For now, University of California officials say they believe the passage of Proposition 209 six years ago would prevent them from reviving affirmative action in their admissions programs.
But just hours after the Supreme Court’s ruling, Larry R. Faulkner, the president of the University of Texas at Austin, said his campus would once again begin considering race as a factor in admissions, beginning with the entering class of 2004.
Texas and its sister state colleges and universities have been operating under a law that guarantees admission to all high school students ranking in the top 10 percent of their graduating classes. That policy was enacted in response to a 1996 federal appeals court ruling, known as Hopwood v. Texas, that barred the use of race as a factor in admissions.
Mr.

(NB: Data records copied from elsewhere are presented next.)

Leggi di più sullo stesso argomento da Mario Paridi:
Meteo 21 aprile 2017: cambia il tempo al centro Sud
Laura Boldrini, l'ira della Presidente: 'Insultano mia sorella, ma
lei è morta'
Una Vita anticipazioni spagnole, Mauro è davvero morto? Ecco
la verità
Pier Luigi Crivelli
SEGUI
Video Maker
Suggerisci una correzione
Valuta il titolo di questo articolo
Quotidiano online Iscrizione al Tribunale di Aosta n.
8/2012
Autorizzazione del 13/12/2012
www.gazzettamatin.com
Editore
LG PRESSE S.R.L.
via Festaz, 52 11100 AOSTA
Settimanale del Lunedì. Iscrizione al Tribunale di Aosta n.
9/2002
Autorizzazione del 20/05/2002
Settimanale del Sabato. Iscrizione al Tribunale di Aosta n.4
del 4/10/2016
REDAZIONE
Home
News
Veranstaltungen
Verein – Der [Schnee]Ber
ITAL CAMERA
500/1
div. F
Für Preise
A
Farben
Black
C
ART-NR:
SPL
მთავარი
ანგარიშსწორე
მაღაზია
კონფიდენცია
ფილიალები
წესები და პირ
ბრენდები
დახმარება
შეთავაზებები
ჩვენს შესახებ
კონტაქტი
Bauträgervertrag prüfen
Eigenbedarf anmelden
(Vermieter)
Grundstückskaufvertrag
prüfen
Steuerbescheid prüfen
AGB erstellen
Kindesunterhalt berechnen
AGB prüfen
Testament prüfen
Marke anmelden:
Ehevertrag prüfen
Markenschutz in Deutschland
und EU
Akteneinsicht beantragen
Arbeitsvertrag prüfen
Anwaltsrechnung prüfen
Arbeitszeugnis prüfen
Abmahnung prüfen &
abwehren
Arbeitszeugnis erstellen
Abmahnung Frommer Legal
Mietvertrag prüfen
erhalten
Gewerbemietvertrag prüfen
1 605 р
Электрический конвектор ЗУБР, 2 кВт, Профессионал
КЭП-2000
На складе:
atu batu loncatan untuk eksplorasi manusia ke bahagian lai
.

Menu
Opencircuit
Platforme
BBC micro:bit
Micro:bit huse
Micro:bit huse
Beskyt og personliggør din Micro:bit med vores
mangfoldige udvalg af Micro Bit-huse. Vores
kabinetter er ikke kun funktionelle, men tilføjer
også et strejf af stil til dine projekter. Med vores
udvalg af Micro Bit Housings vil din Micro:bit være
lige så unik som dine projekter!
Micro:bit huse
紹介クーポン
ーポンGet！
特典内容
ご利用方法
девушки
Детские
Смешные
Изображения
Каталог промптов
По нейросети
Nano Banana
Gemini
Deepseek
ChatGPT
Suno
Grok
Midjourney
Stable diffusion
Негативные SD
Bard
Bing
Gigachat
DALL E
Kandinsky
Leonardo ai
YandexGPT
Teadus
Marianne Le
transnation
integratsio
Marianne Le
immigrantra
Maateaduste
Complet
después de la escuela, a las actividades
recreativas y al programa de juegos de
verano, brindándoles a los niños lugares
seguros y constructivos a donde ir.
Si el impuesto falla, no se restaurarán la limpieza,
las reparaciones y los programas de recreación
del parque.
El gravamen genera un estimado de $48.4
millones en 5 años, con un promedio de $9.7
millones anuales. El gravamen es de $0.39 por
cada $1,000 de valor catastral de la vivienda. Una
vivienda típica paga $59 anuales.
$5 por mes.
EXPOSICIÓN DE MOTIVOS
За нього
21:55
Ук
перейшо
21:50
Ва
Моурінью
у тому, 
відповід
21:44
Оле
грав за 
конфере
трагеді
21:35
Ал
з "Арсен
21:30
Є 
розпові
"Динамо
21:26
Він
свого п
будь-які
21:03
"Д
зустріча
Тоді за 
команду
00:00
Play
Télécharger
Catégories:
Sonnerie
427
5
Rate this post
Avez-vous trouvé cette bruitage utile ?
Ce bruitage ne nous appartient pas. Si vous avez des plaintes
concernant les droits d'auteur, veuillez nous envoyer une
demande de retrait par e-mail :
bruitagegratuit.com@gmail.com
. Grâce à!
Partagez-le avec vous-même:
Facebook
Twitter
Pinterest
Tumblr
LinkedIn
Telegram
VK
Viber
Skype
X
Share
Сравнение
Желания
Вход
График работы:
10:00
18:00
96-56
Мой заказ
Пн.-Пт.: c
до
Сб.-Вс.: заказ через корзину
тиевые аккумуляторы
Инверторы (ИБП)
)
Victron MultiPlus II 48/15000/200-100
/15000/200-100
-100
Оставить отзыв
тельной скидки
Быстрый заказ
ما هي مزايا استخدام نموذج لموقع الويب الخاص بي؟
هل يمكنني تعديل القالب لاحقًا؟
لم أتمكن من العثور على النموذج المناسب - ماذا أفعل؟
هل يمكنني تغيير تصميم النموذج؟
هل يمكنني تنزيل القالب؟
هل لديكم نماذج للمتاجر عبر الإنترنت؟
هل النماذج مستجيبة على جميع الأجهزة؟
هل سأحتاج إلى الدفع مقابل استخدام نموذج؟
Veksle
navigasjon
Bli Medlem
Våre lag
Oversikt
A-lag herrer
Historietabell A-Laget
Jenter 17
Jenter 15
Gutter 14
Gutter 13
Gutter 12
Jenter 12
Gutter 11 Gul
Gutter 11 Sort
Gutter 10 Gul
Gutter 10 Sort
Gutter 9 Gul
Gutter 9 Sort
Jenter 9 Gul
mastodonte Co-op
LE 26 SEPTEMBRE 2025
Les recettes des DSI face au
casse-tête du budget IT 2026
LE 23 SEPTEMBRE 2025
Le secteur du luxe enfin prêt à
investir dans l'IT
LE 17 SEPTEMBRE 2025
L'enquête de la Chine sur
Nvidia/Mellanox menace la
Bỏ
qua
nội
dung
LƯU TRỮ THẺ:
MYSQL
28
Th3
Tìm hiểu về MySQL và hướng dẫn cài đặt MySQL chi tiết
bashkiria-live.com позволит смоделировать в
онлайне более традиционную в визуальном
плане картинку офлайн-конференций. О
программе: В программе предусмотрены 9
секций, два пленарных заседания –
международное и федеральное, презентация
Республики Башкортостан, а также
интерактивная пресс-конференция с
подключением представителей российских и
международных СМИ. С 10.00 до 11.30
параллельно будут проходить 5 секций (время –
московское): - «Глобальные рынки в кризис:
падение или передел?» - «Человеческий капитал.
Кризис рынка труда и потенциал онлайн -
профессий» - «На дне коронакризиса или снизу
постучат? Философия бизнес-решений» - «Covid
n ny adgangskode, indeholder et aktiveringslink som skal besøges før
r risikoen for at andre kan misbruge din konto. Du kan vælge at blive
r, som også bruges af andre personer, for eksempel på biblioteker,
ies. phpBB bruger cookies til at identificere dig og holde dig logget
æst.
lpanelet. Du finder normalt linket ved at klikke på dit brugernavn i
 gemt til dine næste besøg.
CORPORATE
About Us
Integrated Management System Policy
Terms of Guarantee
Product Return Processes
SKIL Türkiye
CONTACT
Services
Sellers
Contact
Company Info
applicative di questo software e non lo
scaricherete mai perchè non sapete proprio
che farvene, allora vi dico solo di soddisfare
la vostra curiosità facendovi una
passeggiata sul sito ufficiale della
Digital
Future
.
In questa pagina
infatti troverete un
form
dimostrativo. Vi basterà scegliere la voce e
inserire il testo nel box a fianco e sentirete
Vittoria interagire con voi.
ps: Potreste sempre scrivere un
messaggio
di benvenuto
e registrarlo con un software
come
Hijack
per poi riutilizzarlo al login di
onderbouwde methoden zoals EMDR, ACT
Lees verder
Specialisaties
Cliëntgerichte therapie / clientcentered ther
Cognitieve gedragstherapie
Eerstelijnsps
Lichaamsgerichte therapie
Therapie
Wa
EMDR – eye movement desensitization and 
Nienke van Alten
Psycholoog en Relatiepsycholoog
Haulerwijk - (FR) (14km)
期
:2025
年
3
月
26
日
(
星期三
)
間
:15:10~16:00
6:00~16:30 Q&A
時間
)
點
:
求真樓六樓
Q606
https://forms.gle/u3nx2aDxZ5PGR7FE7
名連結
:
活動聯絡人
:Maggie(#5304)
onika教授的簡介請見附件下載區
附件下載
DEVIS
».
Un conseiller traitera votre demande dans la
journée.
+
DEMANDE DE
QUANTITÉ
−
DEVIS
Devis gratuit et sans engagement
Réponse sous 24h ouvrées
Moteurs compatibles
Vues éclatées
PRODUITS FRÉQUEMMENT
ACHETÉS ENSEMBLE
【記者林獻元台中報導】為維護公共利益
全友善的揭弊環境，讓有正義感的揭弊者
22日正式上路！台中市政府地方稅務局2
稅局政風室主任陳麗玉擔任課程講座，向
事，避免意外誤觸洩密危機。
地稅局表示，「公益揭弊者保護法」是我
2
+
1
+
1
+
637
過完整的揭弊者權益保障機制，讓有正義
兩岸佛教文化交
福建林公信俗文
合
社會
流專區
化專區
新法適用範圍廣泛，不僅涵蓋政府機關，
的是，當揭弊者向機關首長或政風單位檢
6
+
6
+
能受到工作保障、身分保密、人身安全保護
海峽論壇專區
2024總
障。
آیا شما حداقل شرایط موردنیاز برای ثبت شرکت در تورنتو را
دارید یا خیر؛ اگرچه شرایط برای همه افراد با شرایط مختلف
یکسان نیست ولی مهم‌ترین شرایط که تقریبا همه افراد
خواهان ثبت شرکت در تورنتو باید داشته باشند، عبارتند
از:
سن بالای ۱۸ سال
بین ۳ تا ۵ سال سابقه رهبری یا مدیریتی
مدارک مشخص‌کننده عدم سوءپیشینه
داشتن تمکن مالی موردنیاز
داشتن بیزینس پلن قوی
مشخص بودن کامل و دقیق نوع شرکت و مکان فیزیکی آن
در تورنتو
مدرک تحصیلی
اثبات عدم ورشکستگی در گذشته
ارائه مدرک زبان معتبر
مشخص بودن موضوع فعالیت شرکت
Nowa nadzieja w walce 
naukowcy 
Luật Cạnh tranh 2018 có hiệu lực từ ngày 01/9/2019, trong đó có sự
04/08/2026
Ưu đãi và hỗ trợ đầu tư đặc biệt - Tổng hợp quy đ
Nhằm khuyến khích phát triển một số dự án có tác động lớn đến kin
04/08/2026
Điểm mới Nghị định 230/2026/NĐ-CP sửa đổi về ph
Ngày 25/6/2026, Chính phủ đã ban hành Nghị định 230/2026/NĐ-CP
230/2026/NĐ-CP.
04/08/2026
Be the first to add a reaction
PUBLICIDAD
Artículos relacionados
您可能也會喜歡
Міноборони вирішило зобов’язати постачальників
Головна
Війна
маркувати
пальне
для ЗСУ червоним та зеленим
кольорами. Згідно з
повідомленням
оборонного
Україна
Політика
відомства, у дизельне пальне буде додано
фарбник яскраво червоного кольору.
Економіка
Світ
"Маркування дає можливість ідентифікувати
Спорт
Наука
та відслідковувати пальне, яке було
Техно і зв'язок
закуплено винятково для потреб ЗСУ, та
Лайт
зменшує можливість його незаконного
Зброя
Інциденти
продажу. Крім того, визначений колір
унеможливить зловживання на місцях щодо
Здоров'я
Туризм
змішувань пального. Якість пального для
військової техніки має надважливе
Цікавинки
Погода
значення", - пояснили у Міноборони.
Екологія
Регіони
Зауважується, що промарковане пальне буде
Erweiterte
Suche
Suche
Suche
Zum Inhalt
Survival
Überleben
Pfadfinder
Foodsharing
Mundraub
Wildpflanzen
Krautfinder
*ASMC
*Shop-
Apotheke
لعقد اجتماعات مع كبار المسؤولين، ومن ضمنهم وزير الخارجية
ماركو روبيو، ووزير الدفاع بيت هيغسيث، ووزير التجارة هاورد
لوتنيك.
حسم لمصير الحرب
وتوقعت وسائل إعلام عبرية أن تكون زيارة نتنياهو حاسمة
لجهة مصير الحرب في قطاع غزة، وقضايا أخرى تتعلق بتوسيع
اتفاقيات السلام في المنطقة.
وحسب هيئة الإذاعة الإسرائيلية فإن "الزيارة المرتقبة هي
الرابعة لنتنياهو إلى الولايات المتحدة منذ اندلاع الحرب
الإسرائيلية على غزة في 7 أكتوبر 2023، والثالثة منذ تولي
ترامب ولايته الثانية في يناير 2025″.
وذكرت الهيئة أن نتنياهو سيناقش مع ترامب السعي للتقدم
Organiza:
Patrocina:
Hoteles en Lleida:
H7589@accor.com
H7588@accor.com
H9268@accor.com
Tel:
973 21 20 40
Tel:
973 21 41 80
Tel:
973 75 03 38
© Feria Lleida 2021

Faulker said the University of Texas would continue to abide by the 10 percent plan, but would merge it with affirmative action policies that the university believes could better promote diversity.
“He’s talking about taking the best of the 10 percent plan, and using affirmative action to make it better,” said Don Hale, the university’s vice president for public affairs.
Meanwhile, Gov. Jeb Bush of Florida said his state would not depart from “Talented 20,” his state’s much-scrutinized race-neutral admissions model.
Some critics of racial preferences predict large state universities will struggle to review applications and consider race with the individualized scrutiny required by the Supreme Court. But other observers point out that some universities already employ such far-reaching reviews.
The University of California’s “comprehensive review” of applications, even though the university system does not use race as a factor in admissions, was cited by several college officials as a potential standard for other schools.
The University of Minnesota, which admits roughly 70 percent of its freshman applicants, replaced a formulaic approach to admissions with a “holistic” model for its incoming 2003 class, which weighs academic history, extracurricular talents, and other circumstances, said its admissions director, Wayne Sigler. Race is included as a potential factor, he said.
In launching the new review process, the Minnesota admissions office increased the number of “readers” of the roughly 17,000 annual freshman applications from 16 to 26. Some employees were retrained for those duties, Mr. Sigler said.
“We don’t feel like we’re the smartest kids on the block. It’s a journey for us, too,” Mr. Sigler said of the policy. “Each state has to make a decision that best fits their local conditions. It’s not one-size-fits-all.”